Die Gebäude des MfS an der Bautzener Straße in Dresden haben eine bedrückende Geschichte. Bereits 1945 wurden sie, wie auch mehrere auf der gegenüberliegenden Seite befindliche Bauten, vom sowjetischen Geheimdienst als Untersuchungsgefängnis und Gerichtsort (wie auch das Gefängnis Münchner Platz) genutzt. Anfang der fünfziger Jahre begann das MfS an dieser exponierten Stelle in Dresden mit der Errichtung seiner Bezirksverwaltung. Der von der Roten Armee übernommene Gebäudekomplex liegt wie eine Festung über der Stadt in unmittelbarer Nachbarschaft der Residenzschlösser. In 45 Zellen konnten bis zu 90 Gefangene „verwahrt“ werden; 1989 waren dafür 56 Mitarbeiter der Abteilung XIV zuständig. 23 Männer und 6 Frauen (1983) bildeten außerdem ein Strafgefangenenarbeitskommando, das neben Versorgungs- auch Instandhaltungsarbeiten in der Untersuchungshaftanstalt und der Bezirksverwaltung durchführte. Ende April 1983 wurde eine Belegung von 64 Untersuchungsgefangenen angegeben.

 

Bezirksverwaltung Karl-Marx-Stadt und Objektverwaltung „W“ (Wismut)

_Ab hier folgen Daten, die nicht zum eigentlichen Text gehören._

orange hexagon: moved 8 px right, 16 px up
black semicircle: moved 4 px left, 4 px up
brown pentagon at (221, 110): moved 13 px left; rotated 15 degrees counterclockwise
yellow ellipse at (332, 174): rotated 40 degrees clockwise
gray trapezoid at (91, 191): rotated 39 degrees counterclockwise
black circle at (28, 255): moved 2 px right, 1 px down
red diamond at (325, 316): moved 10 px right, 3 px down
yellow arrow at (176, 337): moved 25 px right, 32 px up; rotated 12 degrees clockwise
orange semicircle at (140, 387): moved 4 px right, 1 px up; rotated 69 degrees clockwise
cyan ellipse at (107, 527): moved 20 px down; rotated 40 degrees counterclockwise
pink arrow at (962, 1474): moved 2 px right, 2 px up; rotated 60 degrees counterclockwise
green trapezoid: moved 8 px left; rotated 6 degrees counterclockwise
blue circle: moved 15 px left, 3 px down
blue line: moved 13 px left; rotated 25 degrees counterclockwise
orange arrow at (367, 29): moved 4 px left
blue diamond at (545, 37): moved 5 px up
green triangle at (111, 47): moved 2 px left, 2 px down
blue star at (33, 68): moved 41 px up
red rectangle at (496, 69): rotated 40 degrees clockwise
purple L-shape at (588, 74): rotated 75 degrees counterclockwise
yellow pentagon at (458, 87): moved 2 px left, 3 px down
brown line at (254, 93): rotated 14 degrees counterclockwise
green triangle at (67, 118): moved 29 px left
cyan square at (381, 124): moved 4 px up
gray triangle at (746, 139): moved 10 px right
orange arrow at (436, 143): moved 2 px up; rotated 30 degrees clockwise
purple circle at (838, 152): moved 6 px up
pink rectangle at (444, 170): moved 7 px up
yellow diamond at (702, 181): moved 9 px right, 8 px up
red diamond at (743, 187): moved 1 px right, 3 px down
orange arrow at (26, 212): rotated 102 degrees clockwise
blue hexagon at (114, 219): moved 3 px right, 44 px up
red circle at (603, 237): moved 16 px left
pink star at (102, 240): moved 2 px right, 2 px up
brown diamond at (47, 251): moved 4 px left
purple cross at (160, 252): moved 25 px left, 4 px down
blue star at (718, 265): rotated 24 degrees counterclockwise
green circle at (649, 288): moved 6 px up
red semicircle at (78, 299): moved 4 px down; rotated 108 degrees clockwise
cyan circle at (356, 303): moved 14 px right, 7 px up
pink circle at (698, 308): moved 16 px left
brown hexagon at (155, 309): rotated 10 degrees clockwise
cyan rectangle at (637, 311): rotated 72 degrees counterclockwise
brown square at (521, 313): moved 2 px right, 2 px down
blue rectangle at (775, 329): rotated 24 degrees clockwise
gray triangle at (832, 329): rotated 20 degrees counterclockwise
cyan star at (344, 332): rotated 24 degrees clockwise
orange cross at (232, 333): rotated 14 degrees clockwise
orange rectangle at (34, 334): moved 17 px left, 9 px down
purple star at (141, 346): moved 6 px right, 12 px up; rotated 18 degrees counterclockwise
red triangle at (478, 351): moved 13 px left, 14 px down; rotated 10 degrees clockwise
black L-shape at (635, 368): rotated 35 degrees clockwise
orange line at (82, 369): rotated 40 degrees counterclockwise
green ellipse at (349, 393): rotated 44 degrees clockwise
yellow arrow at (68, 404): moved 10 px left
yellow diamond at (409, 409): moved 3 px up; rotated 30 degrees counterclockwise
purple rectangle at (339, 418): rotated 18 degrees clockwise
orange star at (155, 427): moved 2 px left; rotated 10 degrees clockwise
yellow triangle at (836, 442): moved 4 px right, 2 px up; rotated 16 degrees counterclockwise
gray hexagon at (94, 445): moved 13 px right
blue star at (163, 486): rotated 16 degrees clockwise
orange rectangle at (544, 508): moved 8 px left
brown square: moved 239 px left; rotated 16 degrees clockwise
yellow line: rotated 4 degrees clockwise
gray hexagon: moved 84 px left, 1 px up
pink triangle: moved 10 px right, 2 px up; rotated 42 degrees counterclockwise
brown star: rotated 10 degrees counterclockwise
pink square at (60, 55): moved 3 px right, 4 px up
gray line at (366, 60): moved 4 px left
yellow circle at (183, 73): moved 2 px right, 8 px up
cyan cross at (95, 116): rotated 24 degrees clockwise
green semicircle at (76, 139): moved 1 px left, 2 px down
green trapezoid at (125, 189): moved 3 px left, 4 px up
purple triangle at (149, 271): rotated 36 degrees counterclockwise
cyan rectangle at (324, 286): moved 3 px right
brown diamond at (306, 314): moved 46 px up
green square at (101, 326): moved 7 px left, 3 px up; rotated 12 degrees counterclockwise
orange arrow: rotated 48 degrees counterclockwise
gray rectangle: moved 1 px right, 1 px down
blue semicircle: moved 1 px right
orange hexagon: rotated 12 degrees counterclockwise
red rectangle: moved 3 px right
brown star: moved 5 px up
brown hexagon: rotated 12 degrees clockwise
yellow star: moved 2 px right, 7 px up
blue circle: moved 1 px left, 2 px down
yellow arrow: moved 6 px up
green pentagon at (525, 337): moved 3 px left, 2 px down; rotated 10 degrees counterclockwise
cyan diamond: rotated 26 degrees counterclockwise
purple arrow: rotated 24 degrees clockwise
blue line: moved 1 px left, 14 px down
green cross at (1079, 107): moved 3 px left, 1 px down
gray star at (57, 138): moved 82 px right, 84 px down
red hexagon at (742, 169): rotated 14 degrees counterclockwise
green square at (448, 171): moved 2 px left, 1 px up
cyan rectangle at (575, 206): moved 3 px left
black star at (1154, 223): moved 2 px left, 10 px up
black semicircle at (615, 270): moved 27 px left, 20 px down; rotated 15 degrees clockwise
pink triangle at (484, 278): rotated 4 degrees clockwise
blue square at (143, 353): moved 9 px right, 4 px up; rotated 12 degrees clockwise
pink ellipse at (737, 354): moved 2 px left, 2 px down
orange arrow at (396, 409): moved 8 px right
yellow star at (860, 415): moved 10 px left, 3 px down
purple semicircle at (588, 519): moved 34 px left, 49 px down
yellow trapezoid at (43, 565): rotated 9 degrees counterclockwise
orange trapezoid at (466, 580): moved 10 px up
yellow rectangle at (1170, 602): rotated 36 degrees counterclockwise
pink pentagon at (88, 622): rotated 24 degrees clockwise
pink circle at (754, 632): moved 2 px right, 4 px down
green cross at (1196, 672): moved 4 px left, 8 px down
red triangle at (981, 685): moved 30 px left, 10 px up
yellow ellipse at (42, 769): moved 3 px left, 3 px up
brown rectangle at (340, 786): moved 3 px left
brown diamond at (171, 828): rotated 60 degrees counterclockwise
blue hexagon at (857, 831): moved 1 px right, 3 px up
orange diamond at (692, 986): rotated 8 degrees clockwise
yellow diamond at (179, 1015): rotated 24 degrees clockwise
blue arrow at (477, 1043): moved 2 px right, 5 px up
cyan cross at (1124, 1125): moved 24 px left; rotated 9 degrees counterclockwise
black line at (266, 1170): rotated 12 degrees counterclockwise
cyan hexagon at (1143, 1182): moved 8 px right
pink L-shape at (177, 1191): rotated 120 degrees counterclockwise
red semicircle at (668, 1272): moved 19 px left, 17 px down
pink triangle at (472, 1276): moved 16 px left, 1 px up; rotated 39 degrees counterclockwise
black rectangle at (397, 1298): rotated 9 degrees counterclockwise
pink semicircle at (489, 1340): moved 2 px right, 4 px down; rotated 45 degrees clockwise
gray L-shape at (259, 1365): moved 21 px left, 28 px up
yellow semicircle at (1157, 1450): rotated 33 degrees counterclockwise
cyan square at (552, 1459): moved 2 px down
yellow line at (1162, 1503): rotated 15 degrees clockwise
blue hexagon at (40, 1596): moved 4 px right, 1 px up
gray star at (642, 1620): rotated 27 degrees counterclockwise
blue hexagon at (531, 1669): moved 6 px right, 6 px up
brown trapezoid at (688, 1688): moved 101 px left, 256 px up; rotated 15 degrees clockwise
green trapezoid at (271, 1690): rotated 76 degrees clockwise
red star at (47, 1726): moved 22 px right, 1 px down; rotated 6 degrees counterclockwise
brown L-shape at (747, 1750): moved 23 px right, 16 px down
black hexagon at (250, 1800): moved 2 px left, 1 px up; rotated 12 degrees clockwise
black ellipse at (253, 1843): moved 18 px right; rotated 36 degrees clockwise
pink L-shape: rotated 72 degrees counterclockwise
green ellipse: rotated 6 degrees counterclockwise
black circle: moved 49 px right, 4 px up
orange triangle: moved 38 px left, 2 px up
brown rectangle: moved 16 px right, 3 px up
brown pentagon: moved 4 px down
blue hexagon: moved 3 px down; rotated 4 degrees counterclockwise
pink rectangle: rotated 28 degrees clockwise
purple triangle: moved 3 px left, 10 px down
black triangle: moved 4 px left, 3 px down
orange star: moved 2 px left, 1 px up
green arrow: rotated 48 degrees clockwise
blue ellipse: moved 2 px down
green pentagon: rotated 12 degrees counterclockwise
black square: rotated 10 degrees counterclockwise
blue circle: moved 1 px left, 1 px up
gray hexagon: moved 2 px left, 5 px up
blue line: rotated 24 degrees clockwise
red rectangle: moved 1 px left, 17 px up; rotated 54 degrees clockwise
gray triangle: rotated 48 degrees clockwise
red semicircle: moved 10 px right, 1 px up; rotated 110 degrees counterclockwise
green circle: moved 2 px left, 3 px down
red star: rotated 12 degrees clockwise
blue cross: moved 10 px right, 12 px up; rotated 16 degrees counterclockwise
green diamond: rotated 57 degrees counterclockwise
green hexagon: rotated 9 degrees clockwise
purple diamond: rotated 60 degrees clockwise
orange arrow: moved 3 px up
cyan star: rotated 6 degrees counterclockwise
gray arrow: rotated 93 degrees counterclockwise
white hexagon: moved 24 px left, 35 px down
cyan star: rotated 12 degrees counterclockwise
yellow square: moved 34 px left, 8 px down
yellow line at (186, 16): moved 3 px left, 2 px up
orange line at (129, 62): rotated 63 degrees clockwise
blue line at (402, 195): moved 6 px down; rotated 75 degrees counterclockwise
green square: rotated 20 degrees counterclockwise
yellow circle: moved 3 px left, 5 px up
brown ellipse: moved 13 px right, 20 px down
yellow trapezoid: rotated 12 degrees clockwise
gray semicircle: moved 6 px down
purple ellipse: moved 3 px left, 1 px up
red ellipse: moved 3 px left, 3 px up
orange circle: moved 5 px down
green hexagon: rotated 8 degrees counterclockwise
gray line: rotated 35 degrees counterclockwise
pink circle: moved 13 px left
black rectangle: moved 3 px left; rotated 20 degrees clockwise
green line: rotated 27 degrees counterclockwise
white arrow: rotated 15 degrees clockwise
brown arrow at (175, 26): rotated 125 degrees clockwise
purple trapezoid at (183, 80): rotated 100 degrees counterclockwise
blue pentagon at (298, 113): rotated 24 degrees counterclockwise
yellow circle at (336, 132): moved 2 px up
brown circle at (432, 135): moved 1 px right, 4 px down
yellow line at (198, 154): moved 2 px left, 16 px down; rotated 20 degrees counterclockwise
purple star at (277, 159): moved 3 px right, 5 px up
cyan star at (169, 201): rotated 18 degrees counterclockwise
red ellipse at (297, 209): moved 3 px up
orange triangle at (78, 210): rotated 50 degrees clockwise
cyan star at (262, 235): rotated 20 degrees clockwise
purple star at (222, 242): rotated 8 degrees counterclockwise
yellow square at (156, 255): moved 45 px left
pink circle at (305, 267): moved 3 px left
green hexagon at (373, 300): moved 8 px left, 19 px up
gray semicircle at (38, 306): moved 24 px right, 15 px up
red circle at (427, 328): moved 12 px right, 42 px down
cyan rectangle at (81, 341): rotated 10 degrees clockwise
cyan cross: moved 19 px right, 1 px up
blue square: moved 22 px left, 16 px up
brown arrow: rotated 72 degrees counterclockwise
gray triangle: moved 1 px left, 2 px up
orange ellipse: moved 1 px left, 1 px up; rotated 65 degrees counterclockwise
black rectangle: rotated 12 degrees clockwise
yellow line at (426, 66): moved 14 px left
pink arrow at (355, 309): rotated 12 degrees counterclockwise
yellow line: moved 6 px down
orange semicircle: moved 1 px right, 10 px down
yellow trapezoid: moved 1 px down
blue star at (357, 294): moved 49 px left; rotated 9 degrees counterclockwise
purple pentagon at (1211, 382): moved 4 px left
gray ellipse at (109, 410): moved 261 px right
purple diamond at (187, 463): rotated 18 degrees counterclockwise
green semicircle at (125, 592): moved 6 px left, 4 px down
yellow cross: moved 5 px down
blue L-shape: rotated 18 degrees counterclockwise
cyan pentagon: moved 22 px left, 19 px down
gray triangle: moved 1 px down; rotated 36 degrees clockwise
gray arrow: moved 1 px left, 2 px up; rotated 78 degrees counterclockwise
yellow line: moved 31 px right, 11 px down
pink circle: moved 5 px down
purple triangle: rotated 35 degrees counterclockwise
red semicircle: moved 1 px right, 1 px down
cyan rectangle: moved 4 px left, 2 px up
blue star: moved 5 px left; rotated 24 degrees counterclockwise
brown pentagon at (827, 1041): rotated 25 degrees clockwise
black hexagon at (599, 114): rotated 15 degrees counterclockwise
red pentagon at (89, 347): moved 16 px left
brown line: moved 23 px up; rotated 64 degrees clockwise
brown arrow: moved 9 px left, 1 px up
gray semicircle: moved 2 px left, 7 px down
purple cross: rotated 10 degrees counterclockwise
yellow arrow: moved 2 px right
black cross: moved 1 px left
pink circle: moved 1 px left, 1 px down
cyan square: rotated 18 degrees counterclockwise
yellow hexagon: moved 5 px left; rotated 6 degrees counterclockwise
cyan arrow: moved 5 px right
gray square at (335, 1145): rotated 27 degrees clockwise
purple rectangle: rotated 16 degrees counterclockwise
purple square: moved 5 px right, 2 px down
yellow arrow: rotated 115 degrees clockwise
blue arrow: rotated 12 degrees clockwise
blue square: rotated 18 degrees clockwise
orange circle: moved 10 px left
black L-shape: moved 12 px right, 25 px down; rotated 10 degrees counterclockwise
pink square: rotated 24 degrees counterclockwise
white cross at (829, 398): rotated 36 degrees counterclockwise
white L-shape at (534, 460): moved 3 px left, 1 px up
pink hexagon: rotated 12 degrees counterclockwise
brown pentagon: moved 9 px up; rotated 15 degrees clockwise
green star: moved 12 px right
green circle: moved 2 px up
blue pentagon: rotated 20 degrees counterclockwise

Genaue Daten über eine Untersuchungshaftanstalt des MfS in Chemnitz aus den frühen fünfziger Jahren sind bisher nur schwer ermittelbar. Ab 1953 ist eine „U-Haftanstalt II“ des MfS in der Hartmannstraße 24 nachweisbar. Seit 1957 betrieb die Bezirksverwaltung Karl-Marx-Stadt ihre Untersuchungshaftanstalt in der Kaßbergstraße 12, einem großen Gefängnisgebäude, dessen anderer Flügel dem MdI als Untersuchungshaftanstalt (damals Dr.-Richard-Sorge-Straße, heute Hohe Straße) diente. Bis Ende 1962 wurde, vermutlich im gleichen Gefängniskomplex, auch eine eigene Untersuchungshaftanstalt der selbstständigen Objektverwaltung „W“ (Wismut), die für die Uran fördernde Sowjetisch-Deutsche Aktiengesellschaft Wismut zuständig war, betrieben. Bis dahin war für die Strafverfolgung in diesem Bereich auch ein so genannter Bergbaustaatsanwalt zuständig. Eine besondere Bedeutung erlangte die Untersuchungshaftanstalt Karl-Marx-Stadt ab Ende der sechziger Jahre, weil hier die Transporte der von der Bundesrepublik freigekauften Häftlinge zusammengestellt wurden. Wahrscheinlich waren Größe und bauliche Gegebenheiten ausschlaggebend für die Auswahl von Karl-Marx-Stadt. Die Unterbringungs- und Verpflegungsbedingungen waren deutlich besser als in den anderen Untersuchungshaftanstalten des MfS bzw. als im Strafvollzug des MdI. Die Kapazität der Haftanstalt wurde 1989 mit 163 Zellen für 329 Untersuchungshäftlinge angegeben. Außerdem war Platz für 16 Männer und 25 Frauen eines Strafgefangenenarbeitskommandos vorgesehen. Dieses war für die Küche, die Wäscherei, aber auch für eine Schlosserei, eine Tischlerei und einen Schweinestall zuständig. Für Mitte der sechziger Jahre sind als Belegungszahlen nur 34 Untersuchungs- und 11 Strafgefangene überliefert.